Mitzi, a empregada do bar da União dos Escritores que o Partido achou que não estava à altura da Escola de Literatura, acabou por publicar um livro, com as histórias para crianças que a avó lhe contava. “Nunca tive jeito para inventar nada, mas tenho boa memória”, confidencia a Sérgio Penegaru quando o visita na prisão. Na cena 18, depois de oferecer o livro ao Poeta, partilha connosco uma dessas histórias.
A poucos dias da estreia do espectáculo, convidámos Ana Biscaia para ilustrar o conto. Eis o resultado, que em conjunto vos oferecemos:
Era uma vez, num país que não tinha nome, um rei de de baixa estatura, que também não tinha nome.
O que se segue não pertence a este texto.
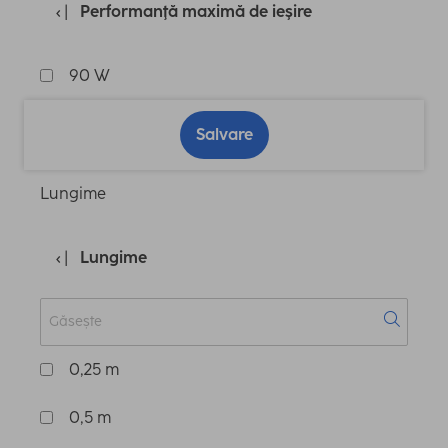
Performanţă maximă de ieşire
90 W
Salvare
Lungime
Lungime
0,25 m
0,5 m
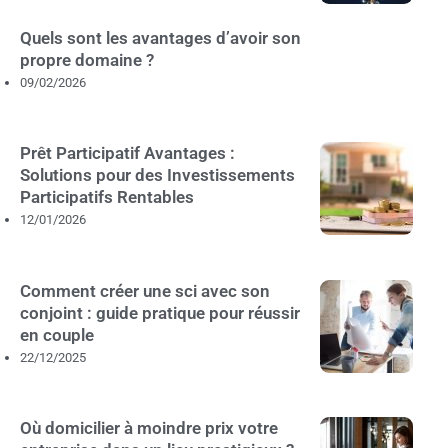
Quels sont les avantages d’avoir son
propre domaine ?
09/02/2026
Prêt Participatif Avantages :
Solutions pour des Investissements
Participatifs Rentables
12/01/2026
Comment créer une sci avec son
conjoint : guide pratique pour réussir
en couple
22/12/2025
Où domicilier à moindre prix votre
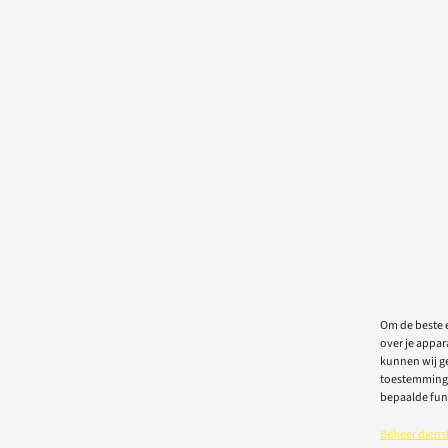
Om de beste e
over je appar
kunnen wij ge
toestemming 
bepaalde fun
Beheer diens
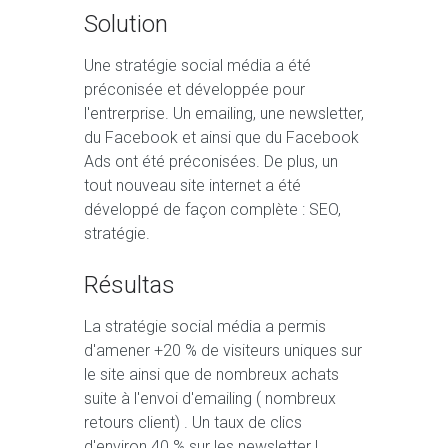
Solution
Une stratégie social média a été
préconisée et développée pour
l'entrerprise. Un emailing, une newsletter,
du Facebook et ainsi que du Facebook
Ads ont été préconisées. De plus, un
tout nouveau site internet a été
développé de façon complète : SEO,
stratégie.
Résultas
La stratégie social média a permis
d'amener +20 % de visiteurs uniques sur
le site ainsi que de nombreux achats
suite à l'envoi d'emailing ( nombreux
retours client) . Un taux de clics
d'environ 40 % sur les newsletter !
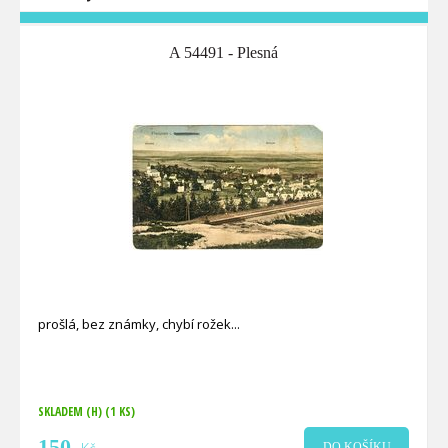
A 54491 - Plesná
prošlá, bez známky, chybí rožek
SKLADEM (H)
(1 KS)
150
DO KOŠÍKU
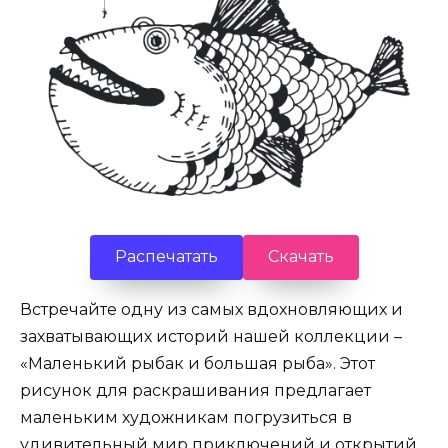
Распечатать
Скачать
Встречайте одну из самых вдохновляющих и
захватывающих историй нашей коллекции –
«Маленький рыбак и большая рыба». Этот
рисунок для раскрашивания предлагает
маленьким художникам погрузиться в
удивительный мир приключений и открытий.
E o rei, como era baixinho, não suportava que os seus súbditos fossem maiores do que ele. Então, quando o rei passeava pelas ruas, as pessoas tinham de andar nas valetas, pois assim o rei parecia maior.
Mas o problema é que o rei estava a diminuir. Todos os dias diminuía um milímetro. Não era muito, mas era aborrecido. E o povo da cidade era obrigado a cavar valetas ainda mais profundas ao longo das ruas para poder andar sem se fazer decapitar.
Até que o rei se tornou muito, muito pequeno e as valetas muito, muito fundas. Quando o rei passeava pela cidade, ele praticamente não via os seus súbditos, já completamente engolidos pela profundidade dos canais. Assim, ele era feliz. Como já não podia comparar o seu tamanho com o dos seus súbditos, já não percebia até que ponto tinha ficado minúsculo. Assim diminuto, um dia uma gota de chuva caiu por acaso exatamente sobre a cabeça do rei e esmagou-a. O rei deixou de existir, mas os habitantes da cidade continuaram a viver em valetas profundas. Porquê, não saberia dizer-te, minha criança.